What is required — Could you set down exactly the lines of the data below, starting at the one that holds "Image resolution: width=427, height=2505." and ending at the one that holds "Created by white-pr.com (159, 2540)", both included, and only those?

Pixel coordinate grounding data:
= = = =
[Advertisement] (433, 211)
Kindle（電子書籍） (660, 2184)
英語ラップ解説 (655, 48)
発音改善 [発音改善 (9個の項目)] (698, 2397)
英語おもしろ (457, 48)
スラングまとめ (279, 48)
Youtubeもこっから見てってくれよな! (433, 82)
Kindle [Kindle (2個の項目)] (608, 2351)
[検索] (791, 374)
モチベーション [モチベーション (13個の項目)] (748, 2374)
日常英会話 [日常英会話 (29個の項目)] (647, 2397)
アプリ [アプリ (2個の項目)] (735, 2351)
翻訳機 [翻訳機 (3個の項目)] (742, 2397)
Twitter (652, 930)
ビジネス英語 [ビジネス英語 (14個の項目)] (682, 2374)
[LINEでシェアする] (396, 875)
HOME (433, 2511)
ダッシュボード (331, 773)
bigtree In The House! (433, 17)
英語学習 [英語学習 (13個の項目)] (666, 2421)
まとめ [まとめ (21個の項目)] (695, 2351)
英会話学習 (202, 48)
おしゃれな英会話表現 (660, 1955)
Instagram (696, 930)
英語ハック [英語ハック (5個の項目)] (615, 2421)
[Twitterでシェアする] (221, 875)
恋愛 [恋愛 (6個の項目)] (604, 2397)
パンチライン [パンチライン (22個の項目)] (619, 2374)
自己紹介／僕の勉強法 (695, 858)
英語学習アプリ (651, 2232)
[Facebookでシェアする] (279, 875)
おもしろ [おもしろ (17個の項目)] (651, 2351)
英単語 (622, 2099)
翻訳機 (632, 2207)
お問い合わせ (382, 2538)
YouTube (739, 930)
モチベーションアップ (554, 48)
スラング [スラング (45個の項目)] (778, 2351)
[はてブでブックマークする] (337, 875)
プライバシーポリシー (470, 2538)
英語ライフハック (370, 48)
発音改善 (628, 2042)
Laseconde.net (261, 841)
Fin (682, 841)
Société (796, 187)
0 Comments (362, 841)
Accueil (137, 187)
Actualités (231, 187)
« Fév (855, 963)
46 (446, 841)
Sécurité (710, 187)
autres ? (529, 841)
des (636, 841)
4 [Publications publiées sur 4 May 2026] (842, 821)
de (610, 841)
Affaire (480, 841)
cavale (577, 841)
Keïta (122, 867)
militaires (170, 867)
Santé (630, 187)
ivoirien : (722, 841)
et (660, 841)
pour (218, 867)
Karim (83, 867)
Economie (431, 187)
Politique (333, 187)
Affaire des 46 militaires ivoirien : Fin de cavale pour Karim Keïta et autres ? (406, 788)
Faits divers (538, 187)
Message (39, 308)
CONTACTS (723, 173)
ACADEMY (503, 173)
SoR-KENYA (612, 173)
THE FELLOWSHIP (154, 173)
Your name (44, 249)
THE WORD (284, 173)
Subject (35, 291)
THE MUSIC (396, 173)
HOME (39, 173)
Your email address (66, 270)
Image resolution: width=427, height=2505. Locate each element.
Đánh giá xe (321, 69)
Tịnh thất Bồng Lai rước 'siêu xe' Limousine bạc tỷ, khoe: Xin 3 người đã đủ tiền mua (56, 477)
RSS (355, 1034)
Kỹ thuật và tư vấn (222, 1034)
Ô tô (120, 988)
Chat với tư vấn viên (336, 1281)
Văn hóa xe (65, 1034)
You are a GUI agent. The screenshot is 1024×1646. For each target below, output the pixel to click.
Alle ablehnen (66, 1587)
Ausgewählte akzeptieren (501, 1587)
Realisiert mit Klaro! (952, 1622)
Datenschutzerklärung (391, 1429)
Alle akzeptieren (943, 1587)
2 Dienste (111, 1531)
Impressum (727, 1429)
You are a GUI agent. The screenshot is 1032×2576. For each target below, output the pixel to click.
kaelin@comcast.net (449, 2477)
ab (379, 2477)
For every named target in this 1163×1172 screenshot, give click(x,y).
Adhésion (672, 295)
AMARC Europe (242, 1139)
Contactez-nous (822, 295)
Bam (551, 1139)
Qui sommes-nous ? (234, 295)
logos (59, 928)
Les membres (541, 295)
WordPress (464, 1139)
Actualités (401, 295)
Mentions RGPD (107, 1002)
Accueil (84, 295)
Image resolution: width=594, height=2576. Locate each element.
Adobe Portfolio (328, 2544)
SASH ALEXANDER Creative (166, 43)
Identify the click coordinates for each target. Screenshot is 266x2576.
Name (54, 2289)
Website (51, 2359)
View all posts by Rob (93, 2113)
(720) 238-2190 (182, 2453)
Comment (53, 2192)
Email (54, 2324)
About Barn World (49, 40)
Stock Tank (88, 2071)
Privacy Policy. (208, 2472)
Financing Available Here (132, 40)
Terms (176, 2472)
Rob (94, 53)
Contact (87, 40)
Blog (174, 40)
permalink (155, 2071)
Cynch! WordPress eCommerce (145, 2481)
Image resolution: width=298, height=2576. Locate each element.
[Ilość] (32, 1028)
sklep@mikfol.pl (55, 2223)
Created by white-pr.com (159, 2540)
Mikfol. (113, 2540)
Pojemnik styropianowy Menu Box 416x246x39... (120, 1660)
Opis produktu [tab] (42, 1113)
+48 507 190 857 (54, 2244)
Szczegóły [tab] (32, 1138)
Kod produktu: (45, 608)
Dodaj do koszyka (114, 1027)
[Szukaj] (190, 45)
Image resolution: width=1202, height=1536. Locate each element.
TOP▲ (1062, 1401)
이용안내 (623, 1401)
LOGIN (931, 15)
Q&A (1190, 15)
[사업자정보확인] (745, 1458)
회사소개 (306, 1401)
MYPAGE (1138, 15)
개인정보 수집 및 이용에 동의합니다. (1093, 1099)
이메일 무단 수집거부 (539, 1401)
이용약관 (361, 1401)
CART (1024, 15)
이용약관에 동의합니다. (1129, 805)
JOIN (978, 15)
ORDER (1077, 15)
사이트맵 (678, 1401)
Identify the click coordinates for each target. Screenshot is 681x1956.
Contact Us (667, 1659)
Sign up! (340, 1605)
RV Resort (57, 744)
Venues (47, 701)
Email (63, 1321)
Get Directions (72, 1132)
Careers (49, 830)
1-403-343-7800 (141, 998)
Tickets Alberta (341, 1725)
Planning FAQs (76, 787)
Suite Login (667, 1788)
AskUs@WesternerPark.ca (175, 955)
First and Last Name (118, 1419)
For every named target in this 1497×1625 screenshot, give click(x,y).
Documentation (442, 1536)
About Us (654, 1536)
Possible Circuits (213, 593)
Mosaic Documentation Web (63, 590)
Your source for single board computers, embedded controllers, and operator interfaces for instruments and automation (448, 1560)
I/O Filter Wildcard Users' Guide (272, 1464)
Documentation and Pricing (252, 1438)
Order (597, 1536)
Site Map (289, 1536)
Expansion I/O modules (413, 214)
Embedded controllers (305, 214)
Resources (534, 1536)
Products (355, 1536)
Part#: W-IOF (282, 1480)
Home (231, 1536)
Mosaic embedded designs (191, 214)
= = = =
Written answer —
Image resolution: width=427, height=2505. Locate each element.
Đánh giá xe (321, 69)
Tịnh thất Bồng Lai rước 'siêu xe' Limousine bạc tỷ, khoe: Xin 3 người đã đủ tiền mua (56, 477)
RSS (355, 1034)
Kỹ thuật và tư vấn (222, 1034)
Ô tô (120, 988)
Chat với tư vấn viên (336, 1281)
Văn hóa xe (65, 1034)
You are a GUI agent. The screenshot is 1024×1646. For each target below, output the pixel to click.
Alle ablehnen (66, 1587)
Ausgewählte akzeptieren (501, 1587)
Realisiert mit Klaro! (952, 1622)
Datenschutzerklärung (391, 1429)
Alle akzeptieren (943, 1587)
2 Dienste (111, 1531)
Impressum (727, 1429)
You are a GUI agent. The screenshot is 1032×2576. For each target below, output the pixel to click.
kaelin@comcast.net (449, 2477)
ab (379, 2477)
For every named target in this 1163×1172 screenshot, give click(x,y).
Adhésion (672, 295)
AMARC Europe (242, 1139)
Contactez-nous (822, 295)
Bam (551, 1139)
Qui sommes-nous ? (234, 295)
logos (59, 928)
Les membres (541, 295)
WordPress (464, 1139)
Actualités (401, 295)
Mentions RGPD (107, 1002)
Accueil (84, 295)
Image resolution: width=594, height=2576. Locate each element.
Adobe Portfolio (328, 2544)
SASH ALEXANDER Creative (166, 43)
Identify the click coordinates for each target. Screenshot is 266x2576.
Name (54, 2289)
Website (51, 2359)
View all posts by Rob (93, 2113)
(720) 238-2190 (182, 2453)
Comment (53, 2192)
Email (54, 2324)
About Barn World (49, 40)
Stock Tank (88, 2071)
Privacy Policy. (208, 2472)
Financing Available Here (132, 40)
Terms (176, 2472)
Rob (94, 53)
Contact (87, 40)
Blog (174, 40)
permalink (155, 2071)
Cynch! WordPress eCommerce (145, 2481)
Image resolution: width=298, height=2576. Locate each element.
[Ilość] (32, 1028)
sklep@mikfol.pl (55, 2223)
Created by white-pr.com (159, 2540)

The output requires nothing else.